Enemies are usually outclassed and outnumbered. Enemies are usually outclassed and outnumbered.

   When an enemy is defeated in the dungeon, there's a small chance it will offer to join Lead and Partner's team. This is the only way to "capture" Pokémon, and it is exciting when a new, strong ally is gained, but several dungeons in the main story are restricted to just Lead and Partner, so recruited team members end up feeling tacked on and useless more often than not, like it was added as a mechanic because Pokémon is all about catching them all, not to improve the gameplay experience. The controls are good, however only one attack can be set to a shortcut command; the menu must be opened and drilled into to use any of Lead's others moves. For those who don't have the properties of every Pokémon attack memorized, their descriptions are buried in a menu, and looking them up takes an absurd number of button presses for something so crucial. Outside of the dungeons, items must be identified one at a time.
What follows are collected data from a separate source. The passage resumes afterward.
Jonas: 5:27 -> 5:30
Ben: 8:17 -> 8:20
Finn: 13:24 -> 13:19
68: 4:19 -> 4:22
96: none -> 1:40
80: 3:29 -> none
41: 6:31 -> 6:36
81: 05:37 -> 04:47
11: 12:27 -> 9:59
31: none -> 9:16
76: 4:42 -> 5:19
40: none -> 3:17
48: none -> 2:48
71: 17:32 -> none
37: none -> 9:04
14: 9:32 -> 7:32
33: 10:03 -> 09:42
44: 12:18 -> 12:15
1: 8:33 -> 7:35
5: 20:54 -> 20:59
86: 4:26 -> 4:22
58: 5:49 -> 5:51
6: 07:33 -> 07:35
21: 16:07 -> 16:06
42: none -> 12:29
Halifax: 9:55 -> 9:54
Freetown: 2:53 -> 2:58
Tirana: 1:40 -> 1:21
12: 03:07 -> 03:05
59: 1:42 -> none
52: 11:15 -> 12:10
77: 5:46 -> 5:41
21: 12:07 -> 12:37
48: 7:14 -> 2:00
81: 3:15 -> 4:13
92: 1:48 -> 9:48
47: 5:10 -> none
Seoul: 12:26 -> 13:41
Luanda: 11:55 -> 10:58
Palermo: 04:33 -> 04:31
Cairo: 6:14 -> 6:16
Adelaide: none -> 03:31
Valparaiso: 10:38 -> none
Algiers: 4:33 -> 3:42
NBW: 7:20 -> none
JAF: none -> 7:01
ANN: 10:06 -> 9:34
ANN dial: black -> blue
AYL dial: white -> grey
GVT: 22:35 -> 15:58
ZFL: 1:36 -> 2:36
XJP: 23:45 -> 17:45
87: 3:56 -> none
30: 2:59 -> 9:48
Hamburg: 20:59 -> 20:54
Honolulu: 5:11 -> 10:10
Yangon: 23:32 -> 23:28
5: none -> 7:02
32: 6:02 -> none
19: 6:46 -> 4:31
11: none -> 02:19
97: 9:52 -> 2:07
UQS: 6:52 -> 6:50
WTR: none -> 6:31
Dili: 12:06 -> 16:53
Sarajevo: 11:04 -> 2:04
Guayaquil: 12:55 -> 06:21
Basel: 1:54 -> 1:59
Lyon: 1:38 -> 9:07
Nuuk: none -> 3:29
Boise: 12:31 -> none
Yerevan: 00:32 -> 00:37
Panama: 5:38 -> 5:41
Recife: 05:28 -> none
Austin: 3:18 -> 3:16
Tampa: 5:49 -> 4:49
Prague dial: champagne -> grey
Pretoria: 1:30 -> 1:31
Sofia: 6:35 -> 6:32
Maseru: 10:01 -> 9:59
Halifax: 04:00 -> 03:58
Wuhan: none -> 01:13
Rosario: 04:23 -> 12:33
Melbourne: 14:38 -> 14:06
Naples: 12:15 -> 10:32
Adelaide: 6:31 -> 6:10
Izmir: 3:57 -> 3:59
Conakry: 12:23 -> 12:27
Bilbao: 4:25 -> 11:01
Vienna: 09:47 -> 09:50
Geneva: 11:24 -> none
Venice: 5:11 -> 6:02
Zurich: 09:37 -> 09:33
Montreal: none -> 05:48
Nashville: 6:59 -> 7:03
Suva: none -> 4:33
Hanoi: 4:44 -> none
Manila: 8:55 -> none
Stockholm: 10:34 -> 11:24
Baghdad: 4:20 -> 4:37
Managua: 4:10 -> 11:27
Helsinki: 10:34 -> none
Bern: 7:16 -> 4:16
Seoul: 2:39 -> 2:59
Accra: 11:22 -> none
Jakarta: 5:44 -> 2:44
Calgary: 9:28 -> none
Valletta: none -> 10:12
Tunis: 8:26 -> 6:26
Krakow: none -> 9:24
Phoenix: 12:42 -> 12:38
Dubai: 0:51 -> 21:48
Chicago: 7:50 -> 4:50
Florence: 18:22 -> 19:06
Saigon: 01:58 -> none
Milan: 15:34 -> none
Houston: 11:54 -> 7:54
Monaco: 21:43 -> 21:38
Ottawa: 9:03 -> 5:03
Factor in text bubbles and pauses for effect, and it can take a few minutes just to identify all the items in the inventory.

   The presentation is acceptable, but not very good. Neither Chunsoft nor the Pokémon series are known for their attempts at sophisticated background music, and the low standard is reflected here. Visually, the graphics are in 2D and sprites are well detailed and clear, recognizing characters is simple, and the text is readable. Much ado is made in the game and manual about the awesomeness of connecting to friends wirelessly, but unless you have a buddy who wants to explore dungeons with you, none of the activities are remotely interesting or worthwhile.

   While Pokémon Mystery Dungeon: Explorers of Sky makes constant attempts at humor, the efforts mostly fall flat. There are some intentionally funny lines worth a laugh, but the main source of entertainment comes from hopefully accidental, twisted things. The plot itself, since I played as a male and my partner was male, seemed to be about two gay adolescents falling in love. It's blatantly there in the "I need to tell you again how much you mean to me" dialogue. There are other sources of humor such as the guild master who is obviously stoned all game, and a scene with an adult leading a child down a secluded mountain path with an anus-shaped cave in the background. It's the only reason why someone should consider playing this bad game. It's easy, mindless, and boring, and the Pokémon mechanics just don't work that well as implemented in a Mystery Dungeon game. The long, slow disaster of a story has the potential to elicit some "so bad, it's good" laughs, and that's reaching to find something positive in an all-around dud.